Discussion in 'ML-Agents' started by VladDerGauner, Jan 8, 2021.

  1. VladDerGauner

    VladDerGauner

    Joined:
    Dec 3, 2015
    Posts:
    21
    Hey everyone,

    I am trying to create an Agent that accesses the state of a forest and then decides wether to chop a tree or not. The general setup is that each tree in the forest spawns new trees with a certain probability, so over time the forest is fully stacked.

    The Agent gets as Input the number of trees in the forest and how much wood it has generated as of yet.

    It gets rewarded if it chops a tree and there are still trees remaining in the forest and it gets punished if it chops the last tree. (I also tried punishing it a little if it does not chop a tree in every step, but this yielded the same result.)

    The behaviour I expect would be: That the agent chops wood if there is more than a single tree and that it does not if there is just one tree left.

    However so far it always ends up in a policy, where it just does not want to chop at all. (Quite the druid...)

    Any suggestions on how to proceed? Or is this generally a problem that can not be solved that well by reinforcement leraning?

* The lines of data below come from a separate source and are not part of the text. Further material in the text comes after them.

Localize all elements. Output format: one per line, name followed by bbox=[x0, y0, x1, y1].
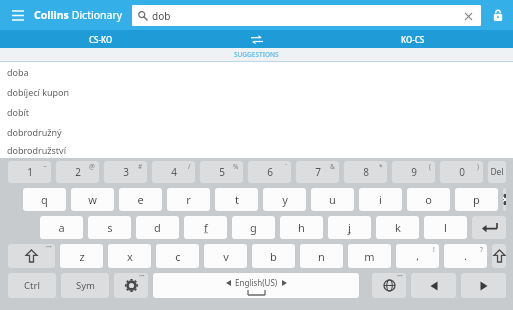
staticText: c bbox=[175, 249, 181, 264]
button[interactable]: Sym bbox=[61, 273, 109, 298]
button[interactable]: CS-KO bbox=[0, 30, 201, 48]
staticText: o bbox=[425, 192, 432, 207]
button[interactable]: Del bbox=[488, 161, 506, 183]
button[interactable]: Swap languages bbox=[201, 30, 312, 48]
staticText: ••• bbox=[397, 273, 403, 280]
button[interactable]: dobít bbox=[0, 102, 513, 122]
staticText: ( bbox=[429, 162, 431, 171]
button[interactable]: o bbox=[407, 188, 450, 211]
button[interactable]: t bbox=[215, 188, 258, 211]
button[interactable]: 2 bbox=[56, 161, 99, 183]
button[interactable]: b bbox=[252, 244, 295, 268]
button[interactable]: 5 bbox=[200, 161, 243, 183]
staticText: f bbox=[204, 220, 208, 235]
button[interactable]: Ctrl bbox=[8, 273, 56, 298]
staticText: Collins bbox=[34, 8, 69, 22]
button[interactable]: 0 bbox=[440, 161, 483, 183]
button[interactable]: c bbox=[156, 244, 199, 268]
button[interactable]: m bbox=[348, 244, 391, 268]
button[interactable]: Right bbox=[461, 273, 506, 298]
staticText: v bbox=[223, 249, 229, 264]
staticText: u bbox=[329, 192, 336, 207]
button[interactable]: 8 bbox=[344, 161, 387, 183]
button[interactable]: e bbox=[119, 188, 162, 211]
staticText: 8 bbox=[363, 165, 369, 179]
button[interactable]: f bbox=[184, 216, 227, 239]
button[interactable]: q bbox=[23, 188, 66, 211]
staticText: p bbox=[473, 192, 480, 207]
button[interactable]: Shift bbox=[8, 244, 55, 268]
staticText: dobrodružný bbox=[7, 126, 62, 138]
button[interactable]: Clear bbox=[461, 9, 475, 23]
staticText: ~ bbox=[43, 162, 47, 171]
staticText: t bbox=[235, 192, 239, 207]
button[interactable]: 3 bbox=[104, 161, 147, 183]
staticText: dobít bbox=[7, 106, 30, 118]
button[interactable]: Backspace bbox=[503, 188, 506, 211]
button[interactable]: u bbox=[311, 188, 354, 211]
button[interactable]: dobrodružný bbox=[0, 122, 513, 142]
button[interactable]: Lock bbox=[489, 6, 507, 24]
button[interactable]: dobrodružství bbox=[0, 142, 513, 158]
button[interactable]: x bbox=[108, 244, 151, 268]
button[interactable]: dob bbox=[132, 5, 481, 26]
button[interactable]: 6 bbox=[248, 161, 291, 183]
staticText: Del bbox=[490, 166, 504, 178]
button[interactable]: s bbox=[88, 216, 131, 239]
button[interactable]: w bbox=[71, 188, 114, 211]
staticText: ••• bbox=[46, 244, 52, 251]
staticText: h bbox=[298, 220, 305, 235]
button[interactable]: Space bbox=[153, 273, 359, 298]
button[interactable]: y bbox=[263, 188, 306, 211]
staticText: # bbox=[138, 162, 143, 171]
staticText: doba bbox=[7, 66, 29, 78]
staticText: d bbox=[154, 220, 161, 235]
staticText: r bbox=[186, 192, 191, 207]
button[interactable]: n bbox=[300, 244, 343, 268]
button[interactable]: Shift bbox=[492, 244, 506, 268]
staticText: e bbox=[137, 192, 144, 207]
button[interactable]: v bbox=[204, 244, 247, 268]
button[interactable]: d bbox=[136, 216, 179, 239]
staticText: dob bbox=[152, 9, 171, 23]
button[interactable]: , bbox=[396, 244, 439, 268]
button[interactable]: 1 bbox=[8, 161, 51, 183]
button[interactable]: l bbox=[424, 216, 467, 239]
button[interactable]: j bbox=[328, 216, 371, 239]
staticText: w bbox=[88, 192, 97, 207]
button[interactable]: . bbox=[444, 244, 487, 268]
staticText: 6 bbox=[267, 165, 273, 179]
staticText: 2 bbox=[75, 165, 81, 179]
staticText: Sym bbox=[76, 279, 95, 292]
staticText: ` bbox=[285, 162, 287, 171]
staticText: ) bbox=[477, 162, 479, 171]
staticText: n bbox=[318, 249, 325, 264]
button[interactable]: 7 bbox=[296, 161, 339, 183]
staticText: / bbox=[188, 162, 191, 171]
button[interactable]: i bbox=[359, 188, 402, 211]
staticText: 4 bbox=[171, 165, 177, 179]
button[interactable]: Language bbox=[372, 273, 406, 298]
button[interactable]: Menu bbox=[8, 5, 28, 25]
button[interactable]: p bbox=[455, 188, 498, 211]
button[interactable]: h bbox=[280, 216, 323, 239]
button[interactable]: k bbox=[376, 216, 419, 239]
staticText: k bbox=[395, 220, 401, 235]
staticText: , bbox=[416, 249, 419, 263]
button[interactable]: 9 bbox=[392, 161, 435, 183]
button[interactable]: r bbox=[167, 188, 210, 211]
staticText: 3 bbox=[123, 165, 129, 179]
staticText: s bbox=[107, 220, 113, 235]
button[interactable]: KO-CS bbox=[312, 30, 513, 48]
button[interactable]: z bbox=[60, 244, 103, 268]
staticText: Ctrl bbox=[24, 279, 40, 292]
button[interactable]: Enter bbox=[472, 216, 506, 239]
button[interactable]: 4 bbox=[152, 161, 195, 183]
button[interactable]: dobíjecí kupon bbox=[0, 82, 513, 102]
button[interactable]: Left bbox=[411, 273, 456, 298]
button[interactable]: Settings bbox=[114, 273, 148, 298]
button[interactable]: g bbox=[232, 216, 275, 239]
button[interactable]: doba bbox=[0, 62, 513, 82]
staticText: a bbox=[58, 220, 65, 235]
button[interactable]: a bbox=[40, 216, 83, 239]
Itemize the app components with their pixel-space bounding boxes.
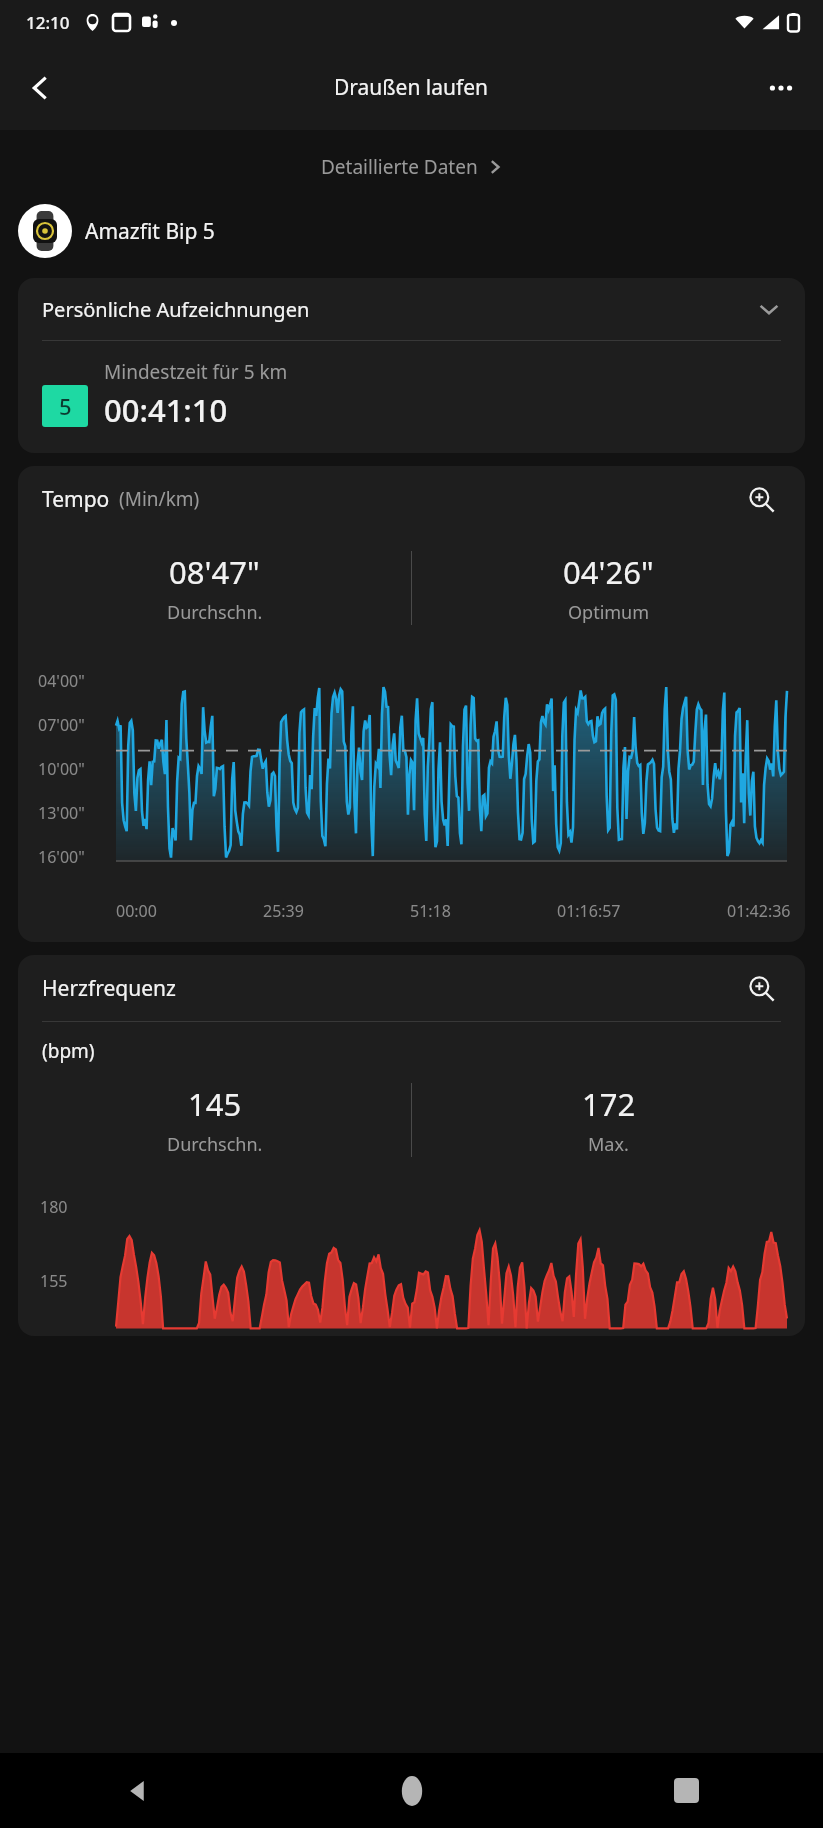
staticText: 01:16:57: [557, 900, 621, 922]
staticText: 16'00": [38, 846, 85, 868]
staticText: 51:18: [410, 900, 451, 922]
button[interactable]: Detaillierte Daten: [0, 140, 823, 194]
staticText: 5: [59, 391, 72, 421]
staticText: 155: [40, 1270, 68, 1292]
staticText: (bpm): [42, 1038, 95, 1064]
staticText: Draußen laufen: [334, 73, 489, 102]
staticText: 145: [188, 1083, 242, 1125]
staticText: (Min/km): [119, 486, 200, 512]
staticText: Durchschn.: [167, 600, 263, 625]
button[interactable]: Zoom in chart: [741, 479, 781, 519]
staticText: Amazfit Bip 5: [85, 217, 215, 246]
staticText: Max.: [588, 1132, 629, 1157]
staticText: 04'00": [38, 670, 85, 692]
button[interactable]: More options: [753, 60, 809, 116]
button[interactable]: Persönliche Aufzeichnungen: [18, 278, 805, 340]
button[interactable]: Back: [12, 59, 70, 117]
staticText: 180: [40, 1196, 68, 1218]
staticText: Herzfrequenz: [42, 974, 176, 1003]
button[interactable]: Home: [275, 1753, 549, 1828]
staticText: 01:42:36: [727, 900, 791, 922]
staticText: 172: [582, 1083, 636, 1125]
staticText: 07'00": [38, 714, 85, 736]
button[interactable]: Recent apps: [549, 1753, 823, 1828]
staticText: Persönliche Aufzeichnungen: [42, 296, 310, 323]
staticText: Mindestzeit für 5 km: [104, 359, 288, 385]
staticText: 13'00": [38, 802, 85, 824]
staticText: 25:39: [263, 900, 304, 922]
staticText: 00:00: [116, 900, 157, 922]
staticText: 04'26": [563, 551, 654, 593]
staticText: 00:41:10: [104, 389, 228, 431]
staticText: 10'00": [38, 758, 85, 780]
staticText: Durchschn.: [167, 1132, 263, 1157]
staticText: 08'47": [169, 551, 260, 593]
button[interactable]: Back: [0, 1753, 275, 1828]
staticText: Tempo: [42, 485, 110, 514]
staticText: Optimum: [568, 600, 650, 625]
button[interactable]: Amazfit Bip 5: [18, 202, 823, 260]
button[interactable]: Zoom in chart: [741, 968, 781, 1008]
staticText: Detaillierte Daten: [321, 154, 478, 180]
staticText: 12:10: [26, 11, 70, 34]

    Also here is my config file:
    Code (Boo):
    1. behaviors:
    2.   Chopper:
    3.     trainer_type: ppo
    4.     hyperparameters:
    5.       batch_size: 10
    6.       buffer_size: 100
    7.       learning_rate: 3.0e-4
    8.       beta: 5.0e-4
    9.       epsilon: 0.2
    10.       lambd: 0.99
    11.       num_epoch: 3
    12.       learning_rate_schedule: linear
    13.     network_settings:
    14.       normalize: false
    15.       hidden_units: 128
    16.       num_layers: 3
    17.     reward_signals:
    18.       extrinsic:
    19.         gamma: 0.99
    20.         strength: 1.0
    21.       curiosity:
    22.         strength: 0.02
    23.         gamma: 0.99
    24.         encoding_size: 256
    25.         learning_rate: 3.0e-4
    26.  
    27.     max_steps: 100000
    28.     time_horizon: 1000
    29.     summary_freq: 1000
    30.     threaded: true

    Any help is greatly appreciated!

    Cheers
     
  2. seyyedmahdi69

    seyyedmahdi69

    Joined:
    Dec 2, 2020
    Posts:
    25
    Hi. In my humble opinion, this is definitely a simple enough problem for the agent to be able to solve. However the situation is still a little vague. Could you please elaborate a little? What kind of observations are you providing the agent with? Are you sure that the agent is exposed to the objects it needs to interact with? Also what are the measurements for the reward system?
     
  3. VladDerGauner

    VladDerGauner

    Joined:
    Dec 3, 2015
    Posts:
    21
    Hi!
    Sorry for my lage respone.

    Sensordata:
    - number of trees in the forest
    - average age of the trees (0 - 100)
    - amount of wood in storage

    Actions:
    - Chop a tree (The oldest tree is picked automatically)
    - Don't chop

    Rewards:
    - If a tree is chopped get age/100 as reward (This means if an old tree is chopped it gets a reward of almost 1)
    - If the last tree is chopped get a reward of -1
     
  4. seyyedmahdi69

    seyyedmahdi69

    Joined:
    Dec 2, 2020
    Posts:
    25
    Based on your Sensor data, I am still unclear as to whether or not the agent has any idea that the forest even exists at a certain location. if possible, can you share your project so I can take a look?
     
  5. VladDerGauner

    VladDerGauner

    Joined:
    Dec 3, 2015
    Posts:
    21
    No the agent is no physical entity. Its an abstract "decision maker". At least that is what I want it to be. Yep will share! Just need to get home.